NVIDIA Launches Rubin Platform: 10x Lower Inference Cost, 4x Fewer Training GPUs

Read in other languages: 한국어日本語
AI Feb 13, 2026 By Insights AI 1 min read 8 views Source

Rubin Platform Ships H2 2026

NVIDIA announced its next-generation AI platform Rubin. Rubin-based products will be available from partners in the second half of 2026 and are currently in full production.

Dramatic Performance Gains Over Blackwell

The Rubin platform achieves the following through extreme codesign across hardware and software:

  • 10x reduction in inference token cost: Dramatically lower inference costs vs.
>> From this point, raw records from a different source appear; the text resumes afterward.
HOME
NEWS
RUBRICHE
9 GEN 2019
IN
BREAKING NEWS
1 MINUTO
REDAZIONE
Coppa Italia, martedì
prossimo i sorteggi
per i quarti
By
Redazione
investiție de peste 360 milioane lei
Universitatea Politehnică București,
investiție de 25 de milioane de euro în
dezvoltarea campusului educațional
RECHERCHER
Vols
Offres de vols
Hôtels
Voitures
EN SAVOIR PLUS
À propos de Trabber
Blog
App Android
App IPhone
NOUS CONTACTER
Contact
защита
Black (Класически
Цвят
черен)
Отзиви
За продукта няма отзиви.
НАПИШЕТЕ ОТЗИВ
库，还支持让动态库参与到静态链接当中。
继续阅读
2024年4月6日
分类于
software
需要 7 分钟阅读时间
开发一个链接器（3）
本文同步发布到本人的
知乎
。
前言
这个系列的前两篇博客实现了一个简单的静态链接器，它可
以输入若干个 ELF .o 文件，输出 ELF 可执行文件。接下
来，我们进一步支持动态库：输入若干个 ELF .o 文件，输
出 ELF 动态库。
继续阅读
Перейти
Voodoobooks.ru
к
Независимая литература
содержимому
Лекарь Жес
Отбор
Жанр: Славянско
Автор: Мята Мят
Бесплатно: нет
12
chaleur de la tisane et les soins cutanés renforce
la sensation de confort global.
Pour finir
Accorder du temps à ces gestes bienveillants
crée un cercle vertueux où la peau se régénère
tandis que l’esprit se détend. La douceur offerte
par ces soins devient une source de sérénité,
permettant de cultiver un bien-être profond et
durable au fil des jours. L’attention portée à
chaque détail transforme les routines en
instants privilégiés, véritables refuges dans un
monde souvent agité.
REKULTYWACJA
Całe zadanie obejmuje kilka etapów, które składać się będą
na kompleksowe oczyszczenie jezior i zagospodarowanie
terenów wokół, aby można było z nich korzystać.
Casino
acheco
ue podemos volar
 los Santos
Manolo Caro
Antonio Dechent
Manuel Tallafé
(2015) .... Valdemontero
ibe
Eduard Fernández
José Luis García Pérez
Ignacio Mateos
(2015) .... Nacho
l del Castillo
Blackwell
  • 4x reduction in GPUs for MoE training: Trains Mixture-of-Experts models with 1/4 the GPU count
  • Six new chips: Includes Rubin GPU, Grace CPU, and networking chips

Key Cloud Partners

First cloud providers to deploy Vera Rubin-based instances in 2026:

  • Major clouds: AWS, Google Cloud, Microsoft, OCI
  • NVIDIA Cloud Partners: CoreWeave, Lambda, Nebius, Nscale
  • Server vendors: Cisco, Dell, HPE, Lenovo, Supermicro

Consumer GPUs Skipped in 2026

Meanwhile, NVIDIA will reportedly skip gaming GPU releases in 2026. The RTX 50 Super and RTX 60 series are delayed due to memory shortages and profit margin differences.

AI chips offer 65% profit margins vs. 40% for graphics cards, driving NVIDIA's strategic shift toward AI production.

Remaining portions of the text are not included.